07-17-2005, 11:10 AM
I'm leaning towards the gateway on this one only because of the dvd burner. I have heard some stories about the quality of gateway computers/laptops. If you take care of it though you probably won't have too many problems. Wireless G is most of the backwards compatable with 802.11b and a. Dependent upon what you want to do with the laptop, that is play games or strictly for browsing and the everyday college stuff, but seeing as how since I'm a college student myself, games are like everday college stuff. The gateway also is a plus because it has 4 usb ports all the others you compared have 3. However the toshibia m40 and m60 both have more card readers than the gateway, but I'm not sure how much media you would be using. The .13ghz difference in processor speed you won't really notice. I myself have an Athlon 2200+ Mobile 1.8ghz processor on my 40gb presario 2140 laptop.
07-17-2005, 11:16 AM
I'd probably also swing towards the Gateway one, however Tablet PCs are good but are damn expensive, so I'd stick to a normal laptop unless I had real need for a tablet pc.
The graphics on the Gateway are disappointing tho - 64mb dedicated compared to 128 on all the other laptops. Personally I have 64mb dedicated ATI Graphics in my Athlon-M 2600+ laptop :)
You might want to do a bit more research into the battery life of the Gateway, as it isn't stated there...
07-20-2005, 12:03 AM
The Tablets suck - they have such incredibly limited functionality (well, not really, the speed and lack of peripherals makes for this) that I felt like throwing the one I was testing through the window and at a passing bum.
I recommend the 128MB shared, and B and G use the same basic principle, so whatever card you have that has G access, also is capable of B. A is obsolete, the next step is N, but it's not commercially viable yet.
07-20-2005, 01:23 AM
Here are my thoughts. When purchasing a laptop there are three key things to focus on:
Mobility, Battery Life and Functionality.

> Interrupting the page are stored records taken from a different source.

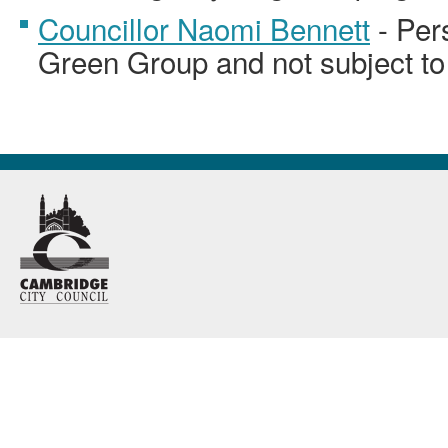
Councillor Naomi Bennett
- Per
Green Group and not subject to 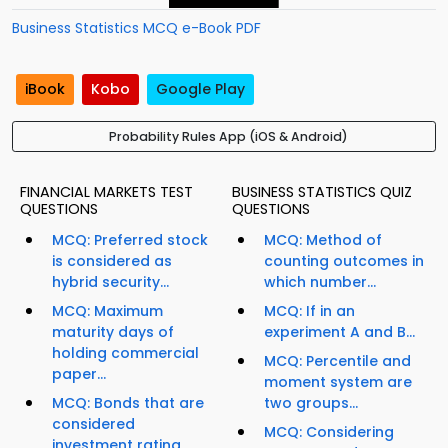
Business Statistics MCQ e-Book PDF
iBook
Kobo
Google Play
Probability Rules App (iOS & Android)
FINANCIAL MARKETS TEST
BUSINESS STATISTICS QUIZ
QUESTIONS
QUESTIONS
MCQ: Preferred stock
MCQ: Method of
is considered as
counting outcomes in
hybrid security...
which number...
MCQ: Maximum
MCQ: If in an
maturity days of
experiment A and B...
holding commercial
MCQ: Percentile and
paper...
moment system are
MCQ: Bonds that are
two groups...
considered
MCQ: Considering
investment rating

On the Mobility front, I usually look for a laptop that offers both a wireless interface as well as a land line RJ-45. Along with mobility I look for one that is light (I can tell you that lugging around a laptop on campus can be quite grueling when you add in your books and supplies for classes).
Battery Life is self-explanatory. While not always the case at my school, you will sometimes find yourself needing to use the internal batter more than the AC power source. The more the better. Usually things that can help improve battery life are the ability to dim your screen, whether or not the memory is shared with your video card (shared memory is never a good thing because it gives you overall less memroy).
Functionality deals with will the laptop do what I want it to do and will it do it quickly. Faster processors mean faster application access but do add more drain on your power consumption. Also, while a DVD/CD Burner sounds good, if you have one on your home computer there is really no need for one on your laptop (however with the price of most of these peripherals it really doesn't matter). The more hard drive space the better.
For me I would go with option one cause it seems to give the best bang for the buck.
As for tablets sucking, I personally do not think so. They can be great in a class environment where you often times ditch your laptop in leui of pad and pen to jot down your notes. I really have not had any problems with any of the tablets that I have tested in the past save one. As with any writing recognition software, it really pays to take the time to configure this as if you were just jotting something down.